La Valse poème chorégraphique est un bon exemple de sa signature. Composée après la Première Guerre Mondiale, il nous y présente sa version déconstruite de la valse viennoise que Strauss nous a habitué à entendre. Dans la partition on retrouve ainsi une idée d’affrontement entre le mouvement de valse et son absence. Il y entrechoque des bribes de mélodies qui se précipitent finalement vers un dénouement inéluctable. Certain y voient une analogie à une société qui avait préféré se réfugier dans des fêtes illusoires, plutôt que de faire attention au spectre d’une guerre certaine.
Contrairement à d’autres compositeurs, Ravel garda tout au long de sa vie une forme de constance dans son style. Là où chez certains, comme Beethoven par exemple, on observe une évolution stylistique parallèle à celle de leur vie, Ravel resta fidèle à ses idées : il rêve de sonorités inouïes et d’un orchestre neuf. Il fut par exemple très influencé par les origines hispaniques de sa mère que l’on retrouve notamment dans sa Rapsodie Espagnole ou bien ses Miroirs.
Longtemps, le snobisme a voulu faire de lui le grand rival de Debussy.
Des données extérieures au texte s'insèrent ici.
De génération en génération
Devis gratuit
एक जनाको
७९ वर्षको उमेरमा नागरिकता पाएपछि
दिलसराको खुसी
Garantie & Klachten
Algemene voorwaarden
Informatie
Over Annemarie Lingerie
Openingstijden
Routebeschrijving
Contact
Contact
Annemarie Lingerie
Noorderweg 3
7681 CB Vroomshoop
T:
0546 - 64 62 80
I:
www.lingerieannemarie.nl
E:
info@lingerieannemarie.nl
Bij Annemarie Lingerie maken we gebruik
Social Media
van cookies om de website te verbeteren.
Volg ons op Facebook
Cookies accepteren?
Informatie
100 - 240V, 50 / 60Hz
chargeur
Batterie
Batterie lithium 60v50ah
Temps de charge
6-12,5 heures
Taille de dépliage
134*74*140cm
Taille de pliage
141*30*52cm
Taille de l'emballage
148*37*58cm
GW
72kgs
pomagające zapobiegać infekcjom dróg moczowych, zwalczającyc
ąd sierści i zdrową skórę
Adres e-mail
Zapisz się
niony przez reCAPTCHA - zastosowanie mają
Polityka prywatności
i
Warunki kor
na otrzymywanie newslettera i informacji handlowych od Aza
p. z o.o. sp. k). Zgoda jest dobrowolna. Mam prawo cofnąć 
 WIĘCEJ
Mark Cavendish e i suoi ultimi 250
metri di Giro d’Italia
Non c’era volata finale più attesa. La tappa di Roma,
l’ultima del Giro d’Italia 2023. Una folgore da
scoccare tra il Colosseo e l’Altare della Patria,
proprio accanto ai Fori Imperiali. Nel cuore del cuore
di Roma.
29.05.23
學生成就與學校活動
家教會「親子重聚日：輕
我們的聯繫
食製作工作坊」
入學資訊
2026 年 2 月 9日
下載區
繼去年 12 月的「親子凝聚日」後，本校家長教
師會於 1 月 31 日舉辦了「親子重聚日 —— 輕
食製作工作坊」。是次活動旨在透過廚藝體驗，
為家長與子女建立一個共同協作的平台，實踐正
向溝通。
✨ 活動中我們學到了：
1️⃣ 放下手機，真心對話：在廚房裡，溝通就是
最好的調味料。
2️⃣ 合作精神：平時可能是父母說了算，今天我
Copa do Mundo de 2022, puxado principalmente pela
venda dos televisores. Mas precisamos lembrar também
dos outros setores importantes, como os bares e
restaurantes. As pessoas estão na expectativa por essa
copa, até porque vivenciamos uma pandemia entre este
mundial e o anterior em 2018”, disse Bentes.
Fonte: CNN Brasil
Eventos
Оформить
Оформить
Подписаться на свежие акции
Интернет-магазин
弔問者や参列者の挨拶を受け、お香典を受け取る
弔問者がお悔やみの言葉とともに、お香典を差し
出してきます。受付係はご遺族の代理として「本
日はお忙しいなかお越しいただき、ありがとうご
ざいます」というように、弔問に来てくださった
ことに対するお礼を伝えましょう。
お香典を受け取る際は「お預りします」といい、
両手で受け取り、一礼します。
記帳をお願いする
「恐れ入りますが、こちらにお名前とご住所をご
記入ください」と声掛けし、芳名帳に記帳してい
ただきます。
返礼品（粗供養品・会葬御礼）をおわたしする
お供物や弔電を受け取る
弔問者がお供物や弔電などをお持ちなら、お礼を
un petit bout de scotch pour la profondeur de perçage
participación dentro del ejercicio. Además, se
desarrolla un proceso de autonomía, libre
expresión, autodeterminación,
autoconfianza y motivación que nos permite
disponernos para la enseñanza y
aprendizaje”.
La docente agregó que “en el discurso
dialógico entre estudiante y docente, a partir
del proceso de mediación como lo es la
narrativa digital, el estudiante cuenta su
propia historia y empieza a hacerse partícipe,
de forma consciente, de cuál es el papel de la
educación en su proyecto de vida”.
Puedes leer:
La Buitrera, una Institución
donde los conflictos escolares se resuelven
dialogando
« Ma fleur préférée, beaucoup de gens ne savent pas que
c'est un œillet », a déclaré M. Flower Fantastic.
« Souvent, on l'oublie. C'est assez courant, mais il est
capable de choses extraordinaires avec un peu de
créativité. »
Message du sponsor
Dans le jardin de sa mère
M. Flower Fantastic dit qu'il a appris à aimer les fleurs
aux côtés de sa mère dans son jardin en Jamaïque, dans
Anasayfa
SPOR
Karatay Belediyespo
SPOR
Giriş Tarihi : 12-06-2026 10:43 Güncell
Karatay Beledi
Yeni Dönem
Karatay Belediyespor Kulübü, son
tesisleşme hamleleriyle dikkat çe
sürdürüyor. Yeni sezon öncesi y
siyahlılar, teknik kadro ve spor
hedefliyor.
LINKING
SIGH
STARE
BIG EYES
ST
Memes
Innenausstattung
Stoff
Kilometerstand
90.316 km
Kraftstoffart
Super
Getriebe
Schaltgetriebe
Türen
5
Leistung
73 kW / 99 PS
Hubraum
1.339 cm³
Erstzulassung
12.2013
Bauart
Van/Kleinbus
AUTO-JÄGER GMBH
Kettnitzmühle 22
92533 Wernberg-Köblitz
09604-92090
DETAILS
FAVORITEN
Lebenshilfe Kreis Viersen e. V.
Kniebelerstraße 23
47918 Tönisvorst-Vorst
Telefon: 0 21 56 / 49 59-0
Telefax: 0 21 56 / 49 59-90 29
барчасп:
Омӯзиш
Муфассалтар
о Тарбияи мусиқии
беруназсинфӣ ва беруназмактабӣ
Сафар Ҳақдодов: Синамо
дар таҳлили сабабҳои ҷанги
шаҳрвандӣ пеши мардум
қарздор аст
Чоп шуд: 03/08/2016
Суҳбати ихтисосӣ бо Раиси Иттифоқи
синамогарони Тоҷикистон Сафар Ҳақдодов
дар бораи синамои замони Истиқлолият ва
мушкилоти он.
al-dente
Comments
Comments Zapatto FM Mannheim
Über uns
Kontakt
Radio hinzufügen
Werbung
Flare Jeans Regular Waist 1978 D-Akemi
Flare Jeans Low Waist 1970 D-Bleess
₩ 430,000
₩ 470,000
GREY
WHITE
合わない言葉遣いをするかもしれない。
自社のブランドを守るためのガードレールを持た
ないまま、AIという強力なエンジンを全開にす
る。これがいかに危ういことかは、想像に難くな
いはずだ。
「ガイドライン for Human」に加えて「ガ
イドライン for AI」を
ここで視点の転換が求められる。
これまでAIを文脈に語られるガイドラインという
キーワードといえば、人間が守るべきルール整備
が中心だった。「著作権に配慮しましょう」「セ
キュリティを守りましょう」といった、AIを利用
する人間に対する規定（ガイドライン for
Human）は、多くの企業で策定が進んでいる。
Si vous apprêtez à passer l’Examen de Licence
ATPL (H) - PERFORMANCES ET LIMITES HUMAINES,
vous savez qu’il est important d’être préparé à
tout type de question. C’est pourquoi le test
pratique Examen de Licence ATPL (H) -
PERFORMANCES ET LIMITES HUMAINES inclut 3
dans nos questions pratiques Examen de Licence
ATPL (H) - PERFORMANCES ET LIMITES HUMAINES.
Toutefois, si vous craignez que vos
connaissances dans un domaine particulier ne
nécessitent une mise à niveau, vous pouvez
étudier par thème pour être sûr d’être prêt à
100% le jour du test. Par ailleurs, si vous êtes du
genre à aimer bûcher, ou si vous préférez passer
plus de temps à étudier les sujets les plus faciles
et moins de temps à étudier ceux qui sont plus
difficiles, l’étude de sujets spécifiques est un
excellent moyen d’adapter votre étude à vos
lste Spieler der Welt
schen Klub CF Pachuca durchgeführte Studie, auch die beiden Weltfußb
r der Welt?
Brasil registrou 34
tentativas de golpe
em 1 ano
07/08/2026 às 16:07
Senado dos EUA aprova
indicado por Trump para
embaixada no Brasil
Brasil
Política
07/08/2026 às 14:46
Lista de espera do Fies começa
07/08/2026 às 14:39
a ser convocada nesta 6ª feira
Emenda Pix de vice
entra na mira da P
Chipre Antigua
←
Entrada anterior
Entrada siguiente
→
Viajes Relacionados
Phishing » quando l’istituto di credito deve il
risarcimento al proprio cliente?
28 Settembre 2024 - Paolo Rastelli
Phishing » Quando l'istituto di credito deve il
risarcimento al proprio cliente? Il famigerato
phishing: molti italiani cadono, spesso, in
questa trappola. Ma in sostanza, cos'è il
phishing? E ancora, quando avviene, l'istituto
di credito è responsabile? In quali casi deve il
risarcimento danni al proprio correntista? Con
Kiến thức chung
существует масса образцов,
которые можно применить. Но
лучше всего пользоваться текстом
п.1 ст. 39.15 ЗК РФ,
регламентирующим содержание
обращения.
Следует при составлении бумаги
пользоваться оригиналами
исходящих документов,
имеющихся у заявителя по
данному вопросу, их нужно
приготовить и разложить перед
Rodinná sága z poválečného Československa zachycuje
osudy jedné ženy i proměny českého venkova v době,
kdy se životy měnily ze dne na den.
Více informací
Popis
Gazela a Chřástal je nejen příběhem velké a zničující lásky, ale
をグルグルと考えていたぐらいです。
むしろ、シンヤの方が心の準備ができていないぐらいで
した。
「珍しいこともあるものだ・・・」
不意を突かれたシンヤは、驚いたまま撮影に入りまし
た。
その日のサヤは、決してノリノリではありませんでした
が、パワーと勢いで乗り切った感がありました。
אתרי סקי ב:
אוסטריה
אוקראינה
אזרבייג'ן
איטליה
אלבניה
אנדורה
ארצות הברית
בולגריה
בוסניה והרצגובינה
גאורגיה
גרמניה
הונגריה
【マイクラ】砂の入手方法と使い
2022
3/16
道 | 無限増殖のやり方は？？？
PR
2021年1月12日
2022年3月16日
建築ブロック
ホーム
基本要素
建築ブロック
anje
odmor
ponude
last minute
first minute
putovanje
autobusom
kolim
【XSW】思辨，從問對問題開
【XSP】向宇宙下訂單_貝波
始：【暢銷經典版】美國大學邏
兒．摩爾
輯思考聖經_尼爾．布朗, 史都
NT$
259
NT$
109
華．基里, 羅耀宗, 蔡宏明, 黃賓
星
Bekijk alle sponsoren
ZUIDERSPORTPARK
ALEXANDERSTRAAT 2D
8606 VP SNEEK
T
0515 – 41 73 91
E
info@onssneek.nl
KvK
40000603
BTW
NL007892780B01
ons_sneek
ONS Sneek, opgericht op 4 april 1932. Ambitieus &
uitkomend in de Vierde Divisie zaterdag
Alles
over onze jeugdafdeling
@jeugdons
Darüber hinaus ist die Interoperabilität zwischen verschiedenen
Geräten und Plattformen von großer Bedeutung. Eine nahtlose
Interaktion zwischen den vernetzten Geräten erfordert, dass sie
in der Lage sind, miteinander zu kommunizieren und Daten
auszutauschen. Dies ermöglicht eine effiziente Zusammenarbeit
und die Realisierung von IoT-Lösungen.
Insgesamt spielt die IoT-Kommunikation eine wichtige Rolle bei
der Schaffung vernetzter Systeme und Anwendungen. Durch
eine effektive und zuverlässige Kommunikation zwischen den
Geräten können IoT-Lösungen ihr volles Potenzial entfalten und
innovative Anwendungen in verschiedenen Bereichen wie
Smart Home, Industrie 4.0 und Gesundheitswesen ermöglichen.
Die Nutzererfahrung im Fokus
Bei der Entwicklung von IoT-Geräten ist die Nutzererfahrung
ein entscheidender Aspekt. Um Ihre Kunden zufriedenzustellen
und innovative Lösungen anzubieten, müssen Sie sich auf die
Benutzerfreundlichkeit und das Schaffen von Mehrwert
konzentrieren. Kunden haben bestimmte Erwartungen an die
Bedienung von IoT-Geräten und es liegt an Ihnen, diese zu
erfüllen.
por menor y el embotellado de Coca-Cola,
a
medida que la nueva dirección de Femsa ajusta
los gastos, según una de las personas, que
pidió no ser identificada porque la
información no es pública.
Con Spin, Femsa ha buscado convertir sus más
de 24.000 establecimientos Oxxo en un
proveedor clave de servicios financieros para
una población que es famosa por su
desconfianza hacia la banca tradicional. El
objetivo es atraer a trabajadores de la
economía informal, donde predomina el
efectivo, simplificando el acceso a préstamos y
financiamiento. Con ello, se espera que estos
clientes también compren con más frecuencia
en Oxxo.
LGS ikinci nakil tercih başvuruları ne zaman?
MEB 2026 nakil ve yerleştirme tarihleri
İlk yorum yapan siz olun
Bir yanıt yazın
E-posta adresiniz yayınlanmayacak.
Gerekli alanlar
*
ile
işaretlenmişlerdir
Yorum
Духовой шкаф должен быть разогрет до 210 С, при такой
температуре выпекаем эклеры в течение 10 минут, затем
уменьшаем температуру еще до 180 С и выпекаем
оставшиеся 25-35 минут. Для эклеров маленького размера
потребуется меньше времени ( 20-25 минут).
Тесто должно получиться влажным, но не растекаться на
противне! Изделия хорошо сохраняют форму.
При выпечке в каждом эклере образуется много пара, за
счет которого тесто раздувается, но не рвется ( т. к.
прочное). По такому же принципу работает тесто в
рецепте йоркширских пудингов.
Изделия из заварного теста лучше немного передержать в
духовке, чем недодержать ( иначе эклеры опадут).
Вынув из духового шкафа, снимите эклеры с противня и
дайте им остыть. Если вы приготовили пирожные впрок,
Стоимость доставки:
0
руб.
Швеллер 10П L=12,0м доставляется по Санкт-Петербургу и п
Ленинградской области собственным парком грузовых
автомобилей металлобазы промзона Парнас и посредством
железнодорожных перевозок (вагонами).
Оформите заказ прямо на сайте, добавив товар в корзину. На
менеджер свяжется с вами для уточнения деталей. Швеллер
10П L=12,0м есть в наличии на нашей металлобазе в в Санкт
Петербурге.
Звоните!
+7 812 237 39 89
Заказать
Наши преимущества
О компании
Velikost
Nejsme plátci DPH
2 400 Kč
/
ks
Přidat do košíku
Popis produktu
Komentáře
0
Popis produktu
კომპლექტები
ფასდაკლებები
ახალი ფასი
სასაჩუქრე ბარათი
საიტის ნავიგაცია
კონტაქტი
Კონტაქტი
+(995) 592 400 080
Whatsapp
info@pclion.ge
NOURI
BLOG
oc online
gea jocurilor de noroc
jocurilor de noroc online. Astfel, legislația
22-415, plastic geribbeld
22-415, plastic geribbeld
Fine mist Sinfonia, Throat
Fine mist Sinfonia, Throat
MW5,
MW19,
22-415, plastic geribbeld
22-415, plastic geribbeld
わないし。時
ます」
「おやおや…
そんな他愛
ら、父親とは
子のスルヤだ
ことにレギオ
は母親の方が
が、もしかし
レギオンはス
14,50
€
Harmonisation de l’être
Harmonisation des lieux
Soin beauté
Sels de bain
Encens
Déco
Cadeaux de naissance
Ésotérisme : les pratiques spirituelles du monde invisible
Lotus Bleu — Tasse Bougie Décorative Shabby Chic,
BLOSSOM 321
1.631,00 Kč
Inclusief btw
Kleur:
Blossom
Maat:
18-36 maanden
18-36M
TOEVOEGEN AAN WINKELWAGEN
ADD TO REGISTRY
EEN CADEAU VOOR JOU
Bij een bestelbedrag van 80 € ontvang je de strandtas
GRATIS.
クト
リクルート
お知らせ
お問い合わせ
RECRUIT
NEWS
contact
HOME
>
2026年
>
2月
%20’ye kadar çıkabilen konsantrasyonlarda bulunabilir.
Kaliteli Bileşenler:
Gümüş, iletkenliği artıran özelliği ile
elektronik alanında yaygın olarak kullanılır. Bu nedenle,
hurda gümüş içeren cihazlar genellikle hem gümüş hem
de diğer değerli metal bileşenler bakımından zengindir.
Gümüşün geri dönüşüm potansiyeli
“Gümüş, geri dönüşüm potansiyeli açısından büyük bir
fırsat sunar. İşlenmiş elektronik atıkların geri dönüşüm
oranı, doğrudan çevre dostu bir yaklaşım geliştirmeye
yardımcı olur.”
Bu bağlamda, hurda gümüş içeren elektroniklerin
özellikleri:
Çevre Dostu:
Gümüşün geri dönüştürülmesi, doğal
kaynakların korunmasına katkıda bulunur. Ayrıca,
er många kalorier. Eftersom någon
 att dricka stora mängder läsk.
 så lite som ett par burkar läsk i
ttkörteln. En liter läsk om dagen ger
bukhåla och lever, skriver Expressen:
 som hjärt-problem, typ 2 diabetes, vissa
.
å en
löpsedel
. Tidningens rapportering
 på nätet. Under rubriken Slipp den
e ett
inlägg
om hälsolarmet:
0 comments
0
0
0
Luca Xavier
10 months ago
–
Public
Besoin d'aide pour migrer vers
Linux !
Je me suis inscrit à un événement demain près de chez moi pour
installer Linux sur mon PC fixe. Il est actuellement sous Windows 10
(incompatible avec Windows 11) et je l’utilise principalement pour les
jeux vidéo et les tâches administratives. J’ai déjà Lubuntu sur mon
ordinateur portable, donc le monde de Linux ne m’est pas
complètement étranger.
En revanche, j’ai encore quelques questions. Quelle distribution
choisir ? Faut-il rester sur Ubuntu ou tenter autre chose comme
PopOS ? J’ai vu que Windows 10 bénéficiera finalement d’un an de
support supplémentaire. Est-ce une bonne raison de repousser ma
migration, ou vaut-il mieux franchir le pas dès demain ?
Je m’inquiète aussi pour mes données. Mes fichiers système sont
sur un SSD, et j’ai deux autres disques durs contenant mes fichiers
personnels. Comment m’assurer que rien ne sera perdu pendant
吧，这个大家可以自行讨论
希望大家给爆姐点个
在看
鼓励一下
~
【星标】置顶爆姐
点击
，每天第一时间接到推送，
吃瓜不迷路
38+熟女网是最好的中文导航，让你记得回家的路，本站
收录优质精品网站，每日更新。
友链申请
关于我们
Ce dernier aurait découvert des nouvelles gammes et Ravel aurait su mieux les exploiter ? Non, il n’y a pas de comparaison valable, l’un et l’autre se sont en fait complétés.
La pianiste Yvonne Lefébure disait justement : « Si Debussy n’avait pas existé alors Ravel aurait été un autre musicien ». Ainsi Ravel voulut humblement que l’on joue Prélude à l’après midi d’un faune de Debussy pour ses propres funérailles. C’est là toute l’élégance du compositeur et qui en somme lui confère une personnalité si attachante.
Prenez le temps de vraiment écouter Ravel. Sa musique interpelle l’auditeur dans ce qu’il a de plus intime et secret.